Well, Linux, Unix and many other operating systems take advantage of the fact that most programs don’t use all of the memory that they “require”, as you typically do not use every part of the program at once. For example, you might be using a word processor, but not currently using the spell checking feature, or printing function, so there is no need to keep these in memory at the same time. Also, while you are using your word processor, your email program is probably sitting around doing nothing.

From the user’s perspective the email program (or parts of the word processor) are loaded into memory. However, the system only loads what it needs. In some cases, they might all be in memory at once. However, if you load enough programs, you eventually reach a point where you have more programs than you have memory.

To solve this problem, Linux uses something called “virtual memory”. It’s virtual because it can use more than you actually have. In fact, with virtual memory you can use the whole 232 bytes. Basically, what this means is that you can run more programs at once without the need for buying more memory.

When a program starts, Linux does not load all of it, just the portion it takes to get started. An important aspect of virtual memory is keeping parts of the program that are not needed on the hard disk. As the process runs, when it finds it needs other parts of the program, it goes and gets them. Those parts that are never needed are never loaded and the system does not use all of the memory it appears to “require”.

If you have more data than physical memory, the system might store it temporarily on the hard disk should it not be needed at the moment. The process of moving data to and from the hard disk like this is called swapping, as the data is “swapped” in and out. Typically, when you install the system, you define a specific partition as the swap partition, or swap “space”. However, Linux can also swap to a physical file, although with older Linux versions this is much slower than a special partition. An old rule of thumb is that you have at least as much swap space as you do physical RAM, this ensures that all of the data can be swapped out, if necessary. You will also find that some texts say that you should have at least twice as much swap as physical RAM. We go into details on swap in the section in installing and upgrading.
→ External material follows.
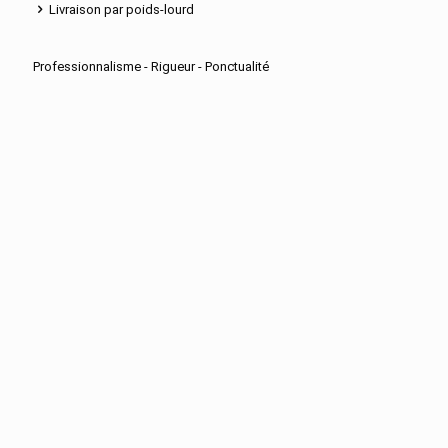
Livraison par poids-lourd
Professionnalisme - Rigueur - Ponctualité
In order to do all this, the system needs to manage your memory. This function is logically called “memory management” and is one of the core aspects of any modern operating system. Although the details are different from one operating system to the next, the basic principles apply, even between different CPU types.

In other sections of the tutorial, we will talk about the details of memory management from both the perspective of the CPU and the operating system kernel.